I was going to do the write-up for the tracker and thief in this update, but it's gotten too long already. I am mixing the chapters up a little bit: I'll use the profession write-ups to cover the skills and spells chapters as well.
Next time: the 1650's ranger, or maybe we can do a caster profession to mix things up.
The Sorcerer of Iron and Flame
Original SA post Sorry for the delay and the shortness, but it's been a harsh week.Challenge of the Bandeirantes
Part IVb - The Sorcerer of Iron and Flame
Magic
Magic works just like the characters' regular skills. Each spell is skill you must invest points in. Casting a spell requires a successfull roll of the spell – for all sorcerers, all spells are Int-based. Each caster profession has a spell list instead of a career skill list, and spells can't be acquired by generic skill points. A fighter, thief, or tracker cannot use their 50 generic points to learn a little bit of magic, and a caster can't learn spells from another caster's list.
The Sorcerer of Iron and Flame
I've mentioned that no small number of black people who were brought from Africa stemmed from warrior cultures. No where is this more apparent than in the sorcerer of iron and flame. Unashamedly offensive casters, these sorcerers are adept at manipulating (guess what) both iron and flame.
Only the black and the mulatos (black/white offspring) can become sorcerers of iron and flame.
The firey side of the sorcerer's spell list has some predictable entries: they can set fire to flammable things, throw fireballs, raise barriers of flame, and shoot cones of fire from their hands. They can manipulate an already existing fire source – for instance, to frighten villagers by making their village bonfire take the form of a giant firey bat. There's spells to extinsguish fire and make oneself immune to flame as well.
One interesting spell if flame of truth ; the sorcerer produces a fire that will burn only those who lie. You put your hand in the fire and nothing happens, but if you say something that's not true, you get burnt. Black society in the Land of Santa Cruz had one hell of an impartial judgment system.
The iron side of the sorcerer's spell list is less blatantly offensive.
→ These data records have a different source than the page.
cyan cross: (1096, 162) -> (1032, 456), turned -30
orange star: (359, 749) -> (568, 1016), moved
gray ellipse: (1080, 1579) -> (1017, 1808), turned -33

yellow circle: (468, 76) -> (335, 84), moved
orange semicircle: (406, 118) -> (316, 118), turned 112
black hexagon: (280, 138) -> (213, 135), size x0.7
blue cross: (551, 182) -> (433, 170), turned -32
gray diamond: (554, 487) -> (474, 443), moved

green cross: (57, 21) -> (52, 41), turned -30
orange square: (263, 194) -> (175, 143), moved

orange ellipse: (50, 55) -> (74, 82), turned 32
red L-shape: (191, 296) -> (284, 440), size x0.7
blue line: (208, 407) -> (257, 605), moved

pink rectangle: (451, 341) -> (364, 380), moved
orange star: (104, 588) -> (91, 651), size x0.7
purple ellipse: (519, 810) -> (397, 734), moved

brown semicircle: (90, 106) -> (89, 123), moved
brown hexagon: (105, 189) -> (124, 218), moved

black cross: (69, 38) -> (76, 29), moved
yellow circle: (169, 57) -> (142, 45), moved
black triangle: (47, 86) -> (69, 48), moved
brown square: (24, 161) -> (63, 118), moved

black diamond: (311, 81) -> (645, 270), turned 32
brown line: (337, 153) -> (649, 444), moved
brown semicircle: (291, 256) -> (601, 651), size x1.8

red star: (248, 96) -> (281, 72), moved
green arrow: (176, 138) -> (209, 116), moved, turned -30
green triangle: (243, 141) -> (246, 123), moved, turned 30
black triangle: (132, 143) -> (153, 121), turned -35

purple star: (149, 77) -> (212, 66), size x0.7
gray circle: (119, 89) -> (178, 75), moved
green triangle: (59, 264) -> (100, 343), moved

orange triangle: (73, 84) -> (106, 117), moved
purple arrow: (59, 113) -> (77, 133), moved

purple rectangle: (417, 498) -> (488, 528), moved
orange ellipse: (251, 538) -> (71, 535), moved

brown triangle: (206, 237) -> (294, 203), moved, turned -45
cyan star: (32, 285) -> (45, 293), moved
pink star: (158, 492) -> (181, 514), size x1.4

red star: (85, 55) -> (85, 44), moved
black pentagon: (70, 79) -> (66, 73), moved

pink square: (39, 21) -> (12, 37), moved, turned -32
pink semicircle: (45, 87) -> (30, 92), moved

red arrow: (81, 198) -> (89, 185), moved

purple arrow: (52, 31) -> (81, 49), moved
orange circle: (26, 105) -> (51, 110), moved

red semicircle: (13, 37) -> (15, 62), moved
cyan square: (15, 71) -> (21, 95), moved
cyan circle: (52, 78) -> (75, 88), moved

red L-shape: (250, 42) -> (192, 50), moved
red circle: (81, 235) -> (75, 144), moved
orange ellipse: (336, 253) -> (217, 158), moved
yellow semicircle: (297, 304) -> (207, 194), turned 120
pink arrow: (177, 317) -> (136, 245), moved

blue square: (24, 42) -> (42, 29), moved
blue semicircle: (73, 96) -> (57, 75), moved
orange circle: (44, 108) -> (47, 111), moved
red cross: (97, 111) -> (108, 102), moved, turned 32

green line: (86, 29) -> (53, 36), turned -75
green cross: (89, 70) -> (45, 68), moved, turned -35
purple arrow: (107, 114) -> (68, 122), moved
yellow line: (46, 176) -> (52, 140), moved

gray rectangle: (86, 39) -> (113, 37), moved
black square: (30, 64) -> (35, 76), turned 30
The sorcerer can read the recent memories of one metallic object. They can coat his own skin in iron, forming a protective carapace, or mold iron like clay. They can locate iron, sensing big masses of metal nearby, which makes them invaluable in searching for ore deposits in the wilderness or weapons deposits. They can control metal, making it dance under their command – my favourite use of this is to open your enemies' belt buckles, making them trip over their own pants. There's also an offensive spell which enables the sorcerer to shoot out any metal objects as dangerous darts: nails, powdered gold... everything becomes a potential bullet.
The sorcerer of iron and flame is the profession you pick to be a Street Fighter: they can set fire to their own fists, or make their own fists iron, both to increase their unarmed combat effectiveness. They can also set fire to their swords, because flaming blades is just something you gotta have in a fantasy setting.
Lastly, the sorcerer of iron and flame has a few "meta-magic" resources available. A generic magical shield that weakens incoming attacks, the ability to sense when an object has been magically tinkered with, and the skill to dispel hostile enhancements cast on themselves or someone else.
That's the sorcerer of fire and flame: arguably, the simplest caster class. They don't have to deal with supernatural entities, and their spells are thematically very tight. The sorcerer is good with iron, and good with flame.